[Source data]
:::
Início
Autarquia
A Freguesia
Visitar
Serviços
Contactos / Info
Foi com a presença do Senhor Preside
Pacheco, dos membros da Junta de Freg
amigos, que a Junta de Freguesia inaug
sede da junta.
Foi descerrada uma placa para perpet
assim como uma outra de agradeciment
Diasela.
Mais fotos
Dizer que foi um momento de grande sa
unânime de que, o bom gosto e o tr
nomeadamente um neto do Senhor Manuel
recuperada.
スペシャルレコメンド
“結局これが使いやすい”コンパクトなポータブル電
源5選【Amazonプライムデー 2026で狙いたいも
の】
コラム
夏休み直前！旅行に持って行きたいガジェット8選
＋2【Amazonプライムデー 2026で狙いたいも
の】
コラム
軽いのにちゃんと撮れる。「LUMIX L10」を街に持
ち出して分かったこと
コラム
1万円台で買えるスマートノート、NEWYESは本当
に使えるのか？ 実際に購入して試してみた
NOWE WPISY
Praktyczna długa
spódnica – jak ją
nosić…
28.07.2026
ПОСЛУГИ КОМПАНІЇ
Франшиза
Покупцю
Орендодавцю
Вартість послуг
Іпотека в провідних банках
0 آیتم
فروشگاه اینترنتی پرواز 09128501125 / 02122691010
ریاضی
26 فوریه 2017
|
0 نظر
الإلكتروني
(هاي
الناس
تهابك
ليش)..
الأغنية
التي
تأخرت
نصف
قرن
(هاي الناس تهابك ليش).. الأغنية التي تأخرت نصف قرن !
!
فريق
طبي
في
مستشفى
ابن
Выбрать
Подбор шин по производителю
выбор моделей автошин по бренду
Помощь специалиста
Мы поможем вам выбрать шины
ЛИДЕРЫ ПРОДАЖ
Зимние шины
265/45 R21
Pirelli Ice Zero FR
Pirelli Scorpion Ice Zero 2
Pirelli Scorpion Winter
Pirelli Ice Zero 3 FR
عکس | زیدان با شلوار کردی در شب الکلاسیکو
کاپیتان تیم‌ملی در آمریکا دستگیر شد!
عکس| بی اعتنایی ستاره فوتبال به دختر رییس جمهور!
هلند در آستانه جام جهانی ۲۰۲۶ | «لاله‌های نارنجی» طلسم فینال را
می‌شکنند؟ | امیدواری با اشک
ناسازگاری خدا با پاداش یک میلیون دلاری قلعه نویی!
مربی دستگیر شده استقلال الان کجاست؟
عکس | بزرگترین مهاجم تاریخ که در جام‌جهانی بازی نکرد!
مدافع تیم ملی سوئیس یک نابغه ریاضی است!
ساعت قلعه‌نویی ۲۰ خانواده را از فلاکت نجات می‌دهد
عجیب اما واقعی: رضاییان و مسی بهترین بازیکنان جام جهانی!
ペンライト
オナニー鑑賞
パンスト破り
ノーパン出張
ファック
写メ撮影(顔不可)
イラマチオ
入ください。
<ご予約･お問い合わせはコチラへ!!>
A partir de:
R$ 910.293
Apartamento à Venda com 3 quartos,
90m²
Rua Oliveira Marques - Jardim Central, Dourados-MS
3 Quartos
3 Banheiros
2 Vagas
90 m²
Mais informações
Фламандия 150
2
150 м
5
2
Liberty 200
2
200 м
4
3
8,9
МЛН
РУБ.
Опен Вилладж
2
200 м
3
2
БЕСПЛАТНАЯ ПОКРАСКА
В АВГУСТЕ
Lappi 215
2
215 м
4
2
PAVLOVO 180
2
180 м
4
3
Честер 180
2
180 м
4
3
:::
# AIM OF THE EXERCISE
Pick out and copy the lines of the entries that hold the string "Zero".

# RESPONSE AREA
Pirelli Ice Zero FR
Pirelli Scorpion Ice Zero 2
Pirelli Ice Zero 3 FR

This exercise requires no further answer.